Si comincia con un irrefrenabile applauso dopo i titoli di testa, spaesati, a dire “ma dove siamo finiti?”. Ma poi…

Madrid 1937, è Guerra Civile. I ribelli fanno irruzione in un circo e costringono tutti i presenti a prendere un’arma e combattere. Il clown che fa il ruolo del Pagliaccio Triste prende un machete e fa strage di soldati. Sotto gli occhi di suo figlio Javier, che riesce a fuggire e quando lo ritrova in carcere si sente dire che la vendetta è l’unica cosa che può dare senso alla vita. Tempo dopo, negli anni ’70 verso la fine del del regime di Franco, Javier cerca di seguire le orme del padre, vuole fare il clown ma non fa ridere, è perfetto insomma per fare il Pagliaccio Triste. Trova lavoro nel circo di Sergio, clown bravissimo per lavoro, bestia disumana in privato. Purtroppo nel circo c’è anche la bellissima e spudorata Natalia, acrobata e donna di Sergio. Javier se ne innamora perdutamente e da quel momento in poi comincia la sua personale guerra contro Sergio. Due pagliacci nel loro ferocissimo duello all’ultimo sangue.

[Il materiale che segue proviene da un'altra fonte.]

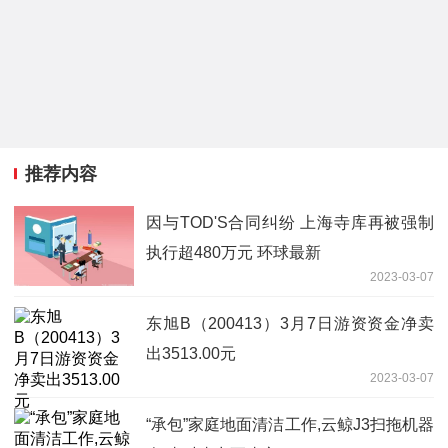
推荐内容
因与TOD'S合同纠纷 上海寺库再被强制
执行超480万元 环球最新
2023-03-07
东旭B（200413）3月7日游资资金净卖
出3513.00元
2023-03-07
“承包”家庭地面清洁工作,云鲸J3扫拖机器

Tarantino si è divertito come un pazzo con questo film di De La Iglesia, regista che considera Alex Raymond, Stan Lee e Vàsquez i suoi padri spirituali e autore di film come “Azione mutante”, “Il giorno della bestia” e “La comunità”. Questo per dare la cifra. L’essenza del film, spiega De La Iglesia “è l’ansia e la voglia di vendetta che porta alla distruzione. L’unico modo per esorcizzarla è l’ironia, l’horror, il noir”. Generi che in effetti ci sono tutti nella “Balada triste de trompeta” (che è il titolo di una celebre canzone degli anni ’60), svolti in modo grottesco, gotico e barocco insieme, eccessivo, splatter, psichedelico, con citazioni che potrebbero andare da Tarantino stesso a Terry Gilliam e Tim Burton, con le opportune cautele. Un film politico, anche, perché - continua il regista - “è una vendetta contro tutte le stupidaggini che sono state fatte. C’è un inferno che non meritavamo ma che siamo stati obbligati a vivere: quando andavo a scuola ho visto pallottole nei negozi di caramelle. In quel momento era naturale. Il film è un modo per esorcizzare tutto questo, che non doveva e non deve più accadere”. Come tutti gli eccessi, però, dopo la sorpresa iniziale “Balada” rischia di stancare. Il punto è che, nel bene o nel male, alla fine qualcosa resta. E non è poco.